One question, why is perplexity of unigrams > bigrams > trigrams?

keratin · April 3, 2018, 3:21pm

@chunduri n-gram models look at n previous words to predict the next one. So, a unigram model looks at just the previous word, bi-gram looks at 2 words and so on. The number of choices which are available for a word reduce significantly as we look at more previous words for e.g ’ a ___ ’ and ’ drink a ___ '. The second blank can be filled with less things than the first, so if we look at perplexity in terms of branching factor as explained in the video, the number of branches it results in reduces, hence the perplexity is lower.

Even · April 3, 2018, 3:33pm

You only need a pid if you have multiple screens. At least that’s how it works on the ubuntu system i’m connecting too.

Even · April 3, 2018, 3:34pm

nohup works too afaik but I haven’t used it.

narvind2003 · April 3, 2018, 3:41pm

I use it all the time…I leave the notebooks running on a remote server as a nohup process for days…I just refresh my browser page and pick up from where I left…all variables are still there…

veskd · April 3, 2018, 5:26pm

df_trn = pd.DataFrame({‘text’:trn_texts, ‘labels’:[0]*len(trn_texts)}, columns=col_names)
The above line in the imdb notebook seems to make all the labels equal to 0 in the data frame. Is that a bug or am I missing something here?

jamesrequa · April 3, 2018, 8:04pm

@sermakarevich you should try using a LM with your toxic comment solution and see how much it (hopefully) improves

jeremy · April 3, 2018, 8:30pm

sigh after finishing the paper I tried the LM approach on the toxic comment comp, and found it was the 1st dataset where it doesn’t help

The issue, I’m guessing, is that many of the labels are extremely rare. But I didn’t have time to study it closely.

jeremy · April 3, 2018, 8:31pm

I’ve posted the video to the top post now.

jamesrequa · April 3, 2018, 8:50pm

I wonder if it would help the language model at all to include some attempt at representing the etymology of words i.e. Latin, Greek, etc.
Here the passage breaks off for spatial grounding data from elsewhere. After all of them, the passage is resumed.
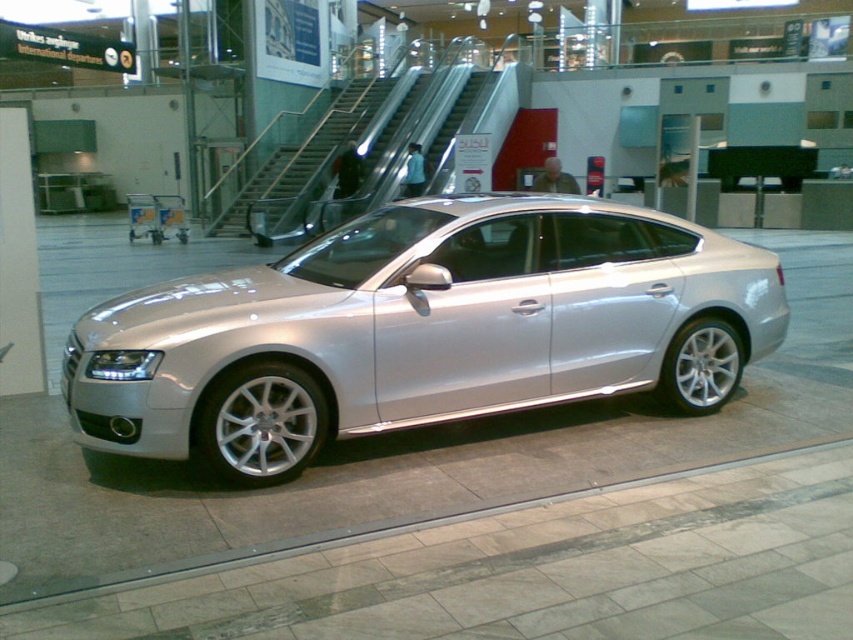 You are a passenger at the airport terminal and want to board a flight. You see the silver metallic car at center and the metallic silver escalator at center. Which one is closer to the ground floor?

The silver metallic car at center is located below the metallic silver escalator at center, so it is closer to the ground floor.

You are a parking attendant at the airport and need to guide a driver to park their car. The driver asks if their silver metallic car at center can fit into a parking spot that is as wide as the metallic silver escalator at center. Based on the scene, what would you tell them?

The silver metallic car at center has a lesser width compared to the metallic silver escalator at center, so it will fit into the parking spot.

As a passenger in the airport terminal, you want to locate the silver Audi A5 parked at the center. Using the coordinate system where the bottom left corner is the origin, can you confirm if the silver metallic car at center is exactly at point (421, 330)?

Yes, the silver metallic car at center is represented by point (421, 330) according to the coordinates provided. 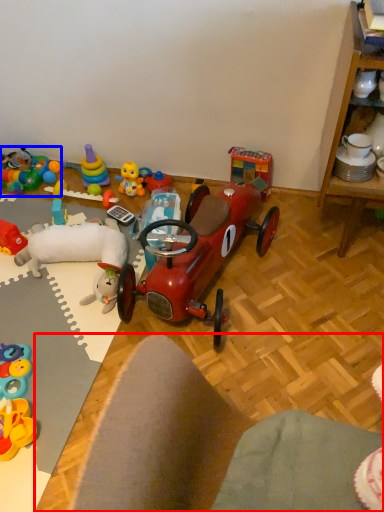 Question: Which object is closer to the camera taking this photo, desk (highlighted by a red box) or toy (highlighted by a blue box)?

Choices:
 (A) desk
 (B) toy

Answer: (A) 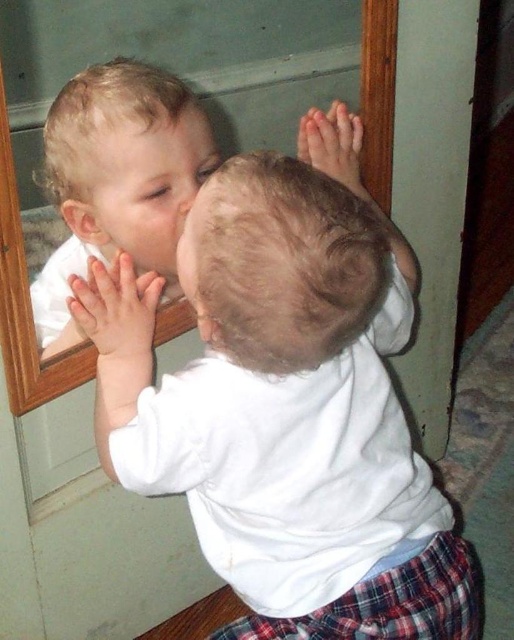 Question: Which point is farther from the camera taking this photo?

Choices:
 (A) (89, 216)
 (B) (197, 184)
 (C) (260, 452)
 (D) (4, 353)

Answer: (B)

Question: In this image, where is wooden mirror at upper center located relative to smooth skin face at upper left?

Choices:
 (A) left
 (B) right

Answer: (A)

Question: Does white soft baby at center have a larger size compared to smooth white shirt at center?

Choices:
 (A) no
 (B) yes

Answer: (B)

Question: Which point appears farthest from the camera in this image?

Choices:
 (A) (343, 630)
 (B) (192, 193)
 (C) (23, 262)
 (D) (150, 180)

Answer: (B)

Question: Which point is closer to the camera?

Choices:
 (A) (117, 147)
 (B) (171, 260)
 (C) (11, 250)
 (D) (243, 192)

Answer: (D)

Question: Is smooth white shirt at center further to the viewer compared to smooth skin face at upper left?

Choices:
 (A) yes
 (B) no

Answer: (B) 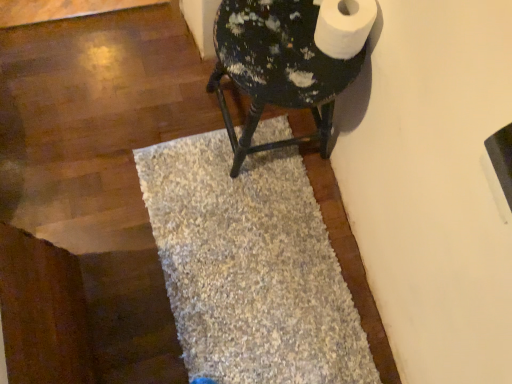 At what (x,y) coordinates should I click in order to perform the action: click on painted wood stool at upper right. Please return your answer as a coordinate pair (x, y). Looking at the image, I should click on (277, 68).

This screenshot has height=384, width=512. Describe the element at coordinates (343, 26) in the screenshot. I see `white matte toilet paper at upper right` at that location.

The width and height of the screenshot is (512, 384). Describe the element at coordinates (250, 267) in the screenshot. I see `beige shaggy bath mat at center` at that location.

Where is `painted wood stool at upper right`? painted wood stool at upper right is located at coordinates (277, 68).

From a real-world perspective, is painted wood stool at upper right on top of beige shaggy bath mat at center?

Yes, from a real-world perspective, painted wood stool at upper right is above beige shaggy bath mat at center.

Consider the image. Is painted wood stool at upper right far from beige shaggy bath mat at center?

painted wood stool at upper right is actually quite close to beige shaggy bath mat at center.

What's the angular difference between painted wood stool at upper right and beige shaggy bath mat at center's facing directions?

The angular difference between painted wood stool at upper right and beige shaggy bath mat at center is 87.9 degrees.

From the picture: From a real-world perspective, which object rests below the other?

From a 3D spatial view, painted wood stool at upper right is below.

Between white matte toilet paper at upper right and painted wood stool at upper right, which one has smaller width?

With smaller width is white matte toilet paper at upper right.

Considering the relative positions of white matte toilet paper at upper right and painted wood stool at upper right in the image provided, is white matte toilet paper at upper right to the left of painted wood stool at upper right from the viewer's perspective?

Incorrect, white matte toilet paper at upper right is not on the left side of painted wood stool at upper right.

Considering the sizes of objects beige shaggy bath mat at center and painted wood stool at upper right in the image provided, who is smaller, beige shaggy bath mat at center or painted wood stool at upper right?

beige shaggy bath mat at center is smaller.

From a real-world perspective, is beige shaggy bath mat at center below painted wood stool at upper right?

Yes, from a real-world perspective, beige shaggy bath mat at center is below painted wood stool at upper right.

Is painted wood stool at upper right located within beige shaggy bath mat at center?

No, painted wood stool at upper right is located outside of beige shaggy bath mat at center.

Can you see beige shaggy bath mat at center touching painted wood stool at upper right?

No, beige shaggy bath mat at center is not touching painted wood stool at upper right.

Would you consider beige shaggy bath mat at center to be distant from white matte toilet paper at upper right?

beige shaggy bath mat at center is actually quite close to white matte toilet paper at upper right.

From the image's perspective, which is below, beige shaggy bath mat at center or white matte toilet paper at upper right?

beige shaggy bath mat at center, from the image's perspective.

Is beige shaggy bath mat at center turned away from white matte toilet paper at upper right?

No.

Considering the positions of points (325, 304) and (321, 24), is point (325, 304) closer to camera compared to point (321, 24)?

No, it is behind (321, 24).

From the image's perspective, is painted wood stool at upper right positioned above or below white matte toilet paper at upper right?

Based on their image positions, painted wood stool at upper right is located beneath white matte toilet paper at upper right.

Is painted wood stool at upper right in front of white matte toilet paper at upper right?

No, painted wood stool at upper right is behind white matte toilet paper at upper right.

Is painted wood stool at upper right thinner than white matte toilet paper at upper right?

In fact, painted wood stool at upper right might be wider than white matte toilet paper at upper right.

Is painted wood stool at upper right positioned with its back to white matte toilet paper at upper right?

No, painted wood stool at upper right is not facing the opposite direction of white matte toilet paper at upper right.

Between white matte toilet paper at upper right and beige shaggy bath mat at center, which one appears on the right side from the viewer's perspective?

white matte toilet paper at upper right.

Does white matte toilet paper at upper right lie behind beige shaggy bath mat at center?

No, it is not.

Who is taller, white matte toilet paper at upper right or beige shaggy bath mat at center?

white matte toilet paper at upper right is taller.

From the image's perspective, would you say white matte toilet paper at upper right is positioned over beige shaggy bath mat at center?

Indeed, from the image's perspective, white matte toilet paper at upper right is shown above beige shaggy bath mat at center.

Where is `furniture on the right of beige shaggy bath mat at center`? The image size is (512, 384). furniture on the right of beige shaggy bath mat at center is located at coordinates (277, 68).

Where is `furniture behind the white matte toilet paper at upper right`? furniture behind the white matte toilet paper at upper right is located at coordinates (277, 68).

From the image, which object appears to be nearer to beige shaggy bath mat at center, painted wood stool at upper right or white matte toilet paper at upper right?

painted wood stool at upper right.

Estimate the real-world distances between objects in this image. Which object is closer to painted wood stool at upper right, white matte toilet paper at upper right or beige shaggy bath mat at center?

Among the two, white matte toilet paper at upper right is located nearer to painted wood stool at upper right.

Based on their spatial positions, is white matte toilet paper at upper right or painted wood stool at upper right further from beige shaggy bath mat at center?

Among the two, white matte toilet paper at upper right is located further to beige shaggy bath mat at center.

Based on their spatial positions, is painted wood stool at upper right or beige shaggy bath mat at center further from white matte toilet paper at upper right?

The object further to white matte toilet paper at upper right is beige shaggy bath mat at center.

Which object lies nearer to the anchor point white matte toilet paper at upper right, beige shaggy bath mat at center or painted wood stool at upper right?

The object closer to white matte toilet paper at upper right is painted wood stool at upper right.

Based on their spatial positions, is beige shaggy bath mat at center or white matte toilet paper at upper right further from painted wood stool at upper right?

beige shaggy bath mat at center.

What are the coordinates of `furniture between white matte toilet paper at upper right and beige shaggy bath mat at center in the vertical direction` in the screenshot? It's located at tap(277, 68). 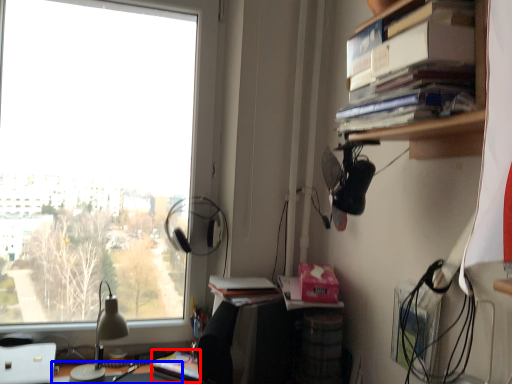 Question: Among these objects, which one is farthest to the camera, paperback book (highlighted by a red box) or desk (highlighted by a blue box)?

Choices:
 (A) paperback book
 (B) desk

Answer: (A) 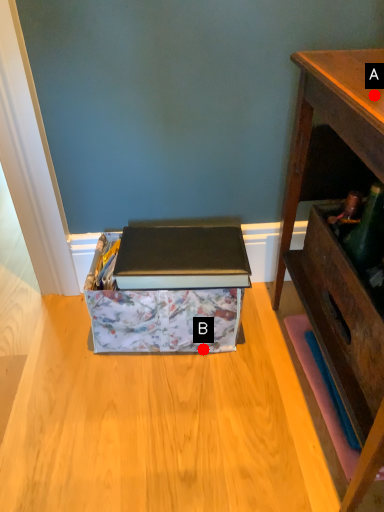 Question: Two points are circled on the image, labeled by A and B beside each circle. Which of the following is the farthest from the observer?

Choices:
 (A) A is further
 (B) B is further

Answer: (B) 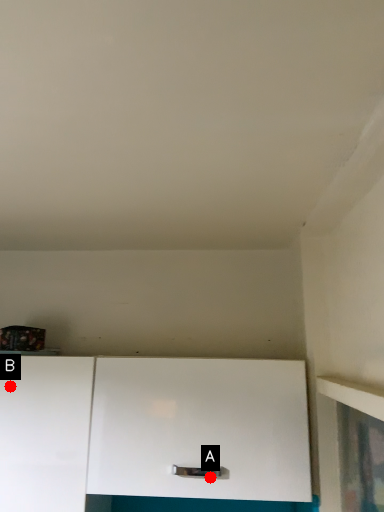 Question: Two points are circled on the image, labeled by A and B beside each circle. Which point is closer to the camera taking this photo?

Choices:
 (A) A is closer
 (B) B is closer

Answer: (A) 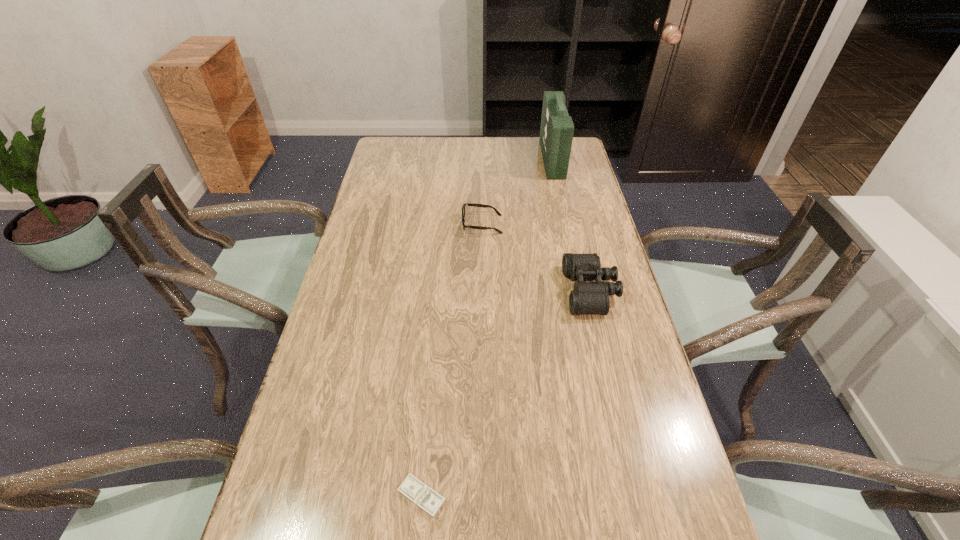 Find the location of `free space between the shortest object and the second farthest object`. free space between the shortest object and the second farthest object is located at coordinates (452, 360).

I want to click on empty space between the farthest object and the money, so click(x=487, y=327).

This screenshot has width=960, height=540. I want to click on vacant point located between the nearest object and the second tallest object, so click(506, 394).

This screenshot has height=540, width=960. Find the location of `free space between the spectacles and the farthest object`. free space between the spectacles and the farthest object is located at coordinates (517, 192).

Find the location of a particular element. Image resolution: width=960 pixels, height=540 pixels. vacant space that is in between the spectacles and the farthest object is located at coordinates (517, 192).

You are a GUI agent. You are given a task and a screenshot of the screen. Output one action in this format:
    pyautogui.click(x=<x>, y=<y>)
    Task: Click on the vacant area that lies between the third farthest object and the first-aid kit
    The width and height of the screenshot is (960, 540).
    Given the screenshot: What is the action you would take?
    pyautogui.click(x=571, y=225)

I want to click on unoccupied area between the second tallest object and the tallest object, so click(x=571, y=225).

Image resolution: width=960 pixels, height=540 pixels. In order to click on object that is the nearest to the farthest object in this screenshot , I will do `click(465, 204)`.

At what (x,y) coordinates should I click in order to perform the action: click on object that ranks as the third closest to the binoculars. Please return your answer as a coordinate pair (x, y). Looking at the image, I should click on (x=420, y=494).

Find the location of a particular element. The height and width of the screenshot is (540, 960). vacant region that satisfies the following two spatial constraints: 1. at the eyepieces of the second nearest object; 2. on the front side of the shortest object is located at coordinates (640, 496). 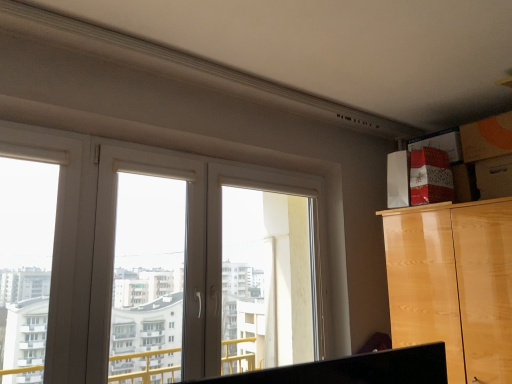 What is the approximate width of white plastic window frame at center, which ranks as the 1th window frame in right-to-left order?

white plastic window frame at center, which ranks as the 1th window frame in right-to-left order, is 20.66 centimeters in width.

How much space does white plastic window frame at center, the 2th window frame positioned from the left, occupy vertically?

3.48 feet.

In the scene shown: Measure the distance between glossy wood cabinet at upper right and camera.

glossy wood cabinet at upper right and camera are 1.83 meters apart.

Locate an element on the screen. white plastic window frame at center, the 2th window frame positioned from the left is located at coordinates (263, 267).

How far apart are glossy wood cabinet at upper right and wooden drawer at upper right?

glossy wood cabinet at upper right is 19.18 inches from wooden drawer at upper right.

From the image's perspective, is glossy wood cabinet at upper right located above or below wooden drawer at upper right?

Clearly, from the image's perspective, glossy wood cabinet at upper right is below wooden drawer at upper right.

Is glossy wood cabinet at upper right at the right side of wooden drawer at upper right?

No.

Which of these two, glossy wood cabinet at upper right or wooden drawer at upper right, is wider?

Wider between the two is glossy wood cabinet at upper right.

This screenshot has height=384, width=512. Find the location of `cabinetry located in front of the white plastic window frame at center, which ranks as the 1th window frame in right-to-left order`. cabinetry located in front of the white plastic window frame at center, which ranks as the 1th window frame in right-to-left order is located at coordinates point(453,284).

From a real-world perspective, is white plastic window frame at center, which ranks as the 1th window frame in right-to-left order, positioned above or below glossy wood cabinet at upper right?

white plastic window frame at center, which ranks as the 1th window frame in right-to-left order, is situated higher than glossy wood cabinet at upper right in the real world.

Considering the sizes of objects white plastic window frame at center, the 2th window frame positioned from the left, and glossy wood cabinet at upper right in the image provided, who is wider, white plastic window frame at center, the 2th window frame positioned from the left, or glossy wood cabinet at upper right?

glossy wood cabinet at upper right is wider.

From a real-world perspective, between wooden drawer at upper right and white plastic window frame at center, which ranks as the 1th window frame in right-to-left order, who is vertically lower?

white plastic window frame at center, which ranks as the 1th window frame in right-to-left order, is physically lower.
Or is that just compeltely crazy?

veskd · April 3, 2018, 9:01pm

In the imdb notebook inside get_texts(df, n_lbls=1)
the following line:
for i in range(n_lbls+1, len(df.columns)): texts += f’ {FLD} {i-n_lbls} ’ + df[i].astype(str)
I feel should be changed to:
for i in range(n_lbls+1, len(df.columns)): texts += f’ {FLD} {i-n_lbls+1} ’ + df[i].astype(str)
Otherwise we will end up with 2 fields that have xfld=1

chunduri · April 3, 2018, 9:04pm

you mean root words, which could be common to different language groups. sounds like a great idea.
jeremy was talking about sub-words in class, which divides each words into its roots I think is close to this idea.

mcleavey · April 3, 2018, 9:08pm

I’m struggling with keeping Focal Loss from running out of memory (I’m trying to rewrite it since here there are so many target classes). I’m running the hinge loss version now (that was easier since there’s already a version in PyTorch).

miguel_perez · April 3, 2018, 9:11pm

Actually I needed this lesson, the emphasis in conceptual difference: Language models vs. custom embeddings

Somehow I didn’t get such a clear picture after part 1. My mental summary after class 4 part1 was “ok, custom embeddings”. So wrong! (My bad, I’ve rewatched the lesson and it was all already there, crystal clear).

But now finally after this lesson I think I got that “crux” of language model approach to transfer learning. I usually consider if I can not summarize an idea with a few simple sentences probably I dont really have the idea, so I tentatively would try to summarize:

-It is, but no not so much about custom embeddings “initialized” learning the structure of english.
-It is, but no not so much about letting custom embeddings learn classification task

-It is, much more, about both tasks sharing the architecture.

Probably I will reconsider this summary after a couple of more rewatches of lesson but as I said, really usefull all the times both Rachel and Jeremy emphasized “we are not using embeddings, but a language model”. After four or five times of hearing it the “heads up” worked.